Hommage

Harper Lee, symbole éternel de la lutte contre le racisme

Chaque enfant américain a déjà entendu parler de Ne tirez pas sur l’oiseau moqueur, l’oeuvre de Harper Lee vendue à plus de trente millions d’exemplaires. On l’étudie à l’école, on en regarde l’adaptation au cinéma, bref, impossible de passer à côté. Sa disparition intervient quelques mois après la parution de son dernier roman, Va et poste une sentinelle. 

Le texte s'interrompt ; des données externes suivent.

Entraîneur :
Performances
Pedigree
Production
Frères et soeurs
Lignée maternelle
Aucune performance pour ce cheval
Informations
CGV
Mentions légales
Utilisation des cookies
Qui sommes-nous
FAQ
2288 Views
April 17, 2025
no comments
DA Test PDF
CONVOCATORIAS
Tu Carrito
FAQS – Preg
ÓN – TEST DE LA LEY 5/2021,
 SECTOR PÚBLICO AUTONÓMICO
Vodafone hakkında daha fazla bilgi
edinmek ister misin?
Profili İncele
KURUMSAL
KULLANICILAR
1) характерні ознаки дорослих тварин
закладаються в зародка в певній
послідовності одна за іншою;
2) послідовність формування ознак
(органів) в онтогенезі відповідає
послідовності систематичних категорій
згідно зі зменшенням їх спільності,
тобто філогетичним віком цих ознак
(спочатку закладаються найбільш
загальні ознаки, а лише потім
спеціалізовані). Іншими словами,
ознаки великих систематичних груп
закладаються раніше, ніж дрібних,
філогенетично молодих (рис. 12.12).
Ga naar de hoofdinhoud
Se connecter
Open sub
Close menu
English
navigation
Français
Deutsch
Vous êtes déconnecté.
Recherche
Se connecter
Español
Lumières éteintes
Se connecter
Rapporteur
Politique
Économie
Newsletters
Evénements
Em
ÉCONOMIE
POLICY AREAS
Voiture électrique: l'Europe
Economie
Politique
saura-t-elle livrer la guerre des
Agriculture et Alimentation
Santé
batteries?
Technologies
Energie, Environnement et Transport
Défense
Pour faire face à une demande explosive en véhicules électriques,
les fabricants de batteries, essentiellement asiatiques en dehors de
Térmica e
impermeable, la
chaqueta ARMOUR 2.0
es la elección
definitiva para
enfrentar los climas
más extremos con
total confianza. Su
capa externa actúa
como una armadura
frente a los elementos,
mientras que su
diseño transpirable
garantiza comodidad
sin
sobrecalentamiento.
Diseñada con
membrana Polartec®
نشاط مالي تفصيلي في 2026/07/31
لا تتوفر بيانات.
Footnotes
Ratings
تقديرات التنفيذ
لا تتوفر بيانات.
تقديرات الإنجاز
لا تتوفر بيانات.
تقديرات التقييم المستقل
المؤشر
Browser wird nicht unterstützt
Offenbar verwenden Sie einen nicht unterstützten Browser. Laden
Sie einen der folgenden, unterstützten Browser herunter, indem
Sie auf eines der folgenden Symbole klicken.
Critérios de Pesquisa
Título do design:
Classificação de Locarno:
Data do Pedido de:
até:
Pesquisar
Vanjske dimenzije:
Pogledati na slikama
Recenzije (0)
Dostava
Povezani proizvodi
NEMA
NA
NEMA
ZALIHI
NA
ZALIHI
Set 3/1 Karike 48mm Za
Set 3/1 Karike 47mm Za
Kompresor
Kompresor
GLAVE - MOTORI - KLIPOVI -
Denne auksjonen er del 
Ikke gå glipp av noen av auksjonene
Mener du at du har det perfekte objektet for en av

Succès instantané d’un livre d’actualité

L’histoire de Scout, une jeune fille de 8 ans dans l’Alabama des années 1930, a fait vendre près de 40 millions de copies de Ne tirez pas sur l’oiseau moqueur à travers le monde. Un succès qui propulse son auteure, Harper Lee, au devant de la scène littéraire et lui fait obtenir le tant convoité prix Pulitzer en 1961. « Notre livre national », l’avait qualifié la star de la télévision américaine Oprah Winfrey. Lorsque Harper Lee publie son livre en 1960, a révolution est déjà en marche aux États-Unis. L’année marque par exemple le premier « sit-in » d’étudiants noirs en Caroline du Nord, mais aussi la création du Ku Klux Klan. Le racisme est donc un sujet brûlant, et c’est précisément celui dont Harper Lee a décidé de parler. 

To Kill a Mockingbird, titre originel du livre, connait un succès rare en librairie, dès sa sortie. L’histoire se situe à Maycomb, Alabama, dans les années 1930, théâtre de la ségrégation au coeur d’une Amérique sudiste raciste et emplie de préjugés. Une histoire racontée par Scout, jeune fille de 8 ans, qui refuse avec vigueur le racisme ambiant. Quand son père, l’avocat Atticus Finch, accepte de défendre un homme noir accusé du viol d’une femme blanche, son destin va radicalement changer. Un destin qui rappelle d’ailleurs celui de l’auteur puisque Harper Lee est elle-même originaire de l’Alabama, elle qui est née et a fini sa vie à Monroeville. 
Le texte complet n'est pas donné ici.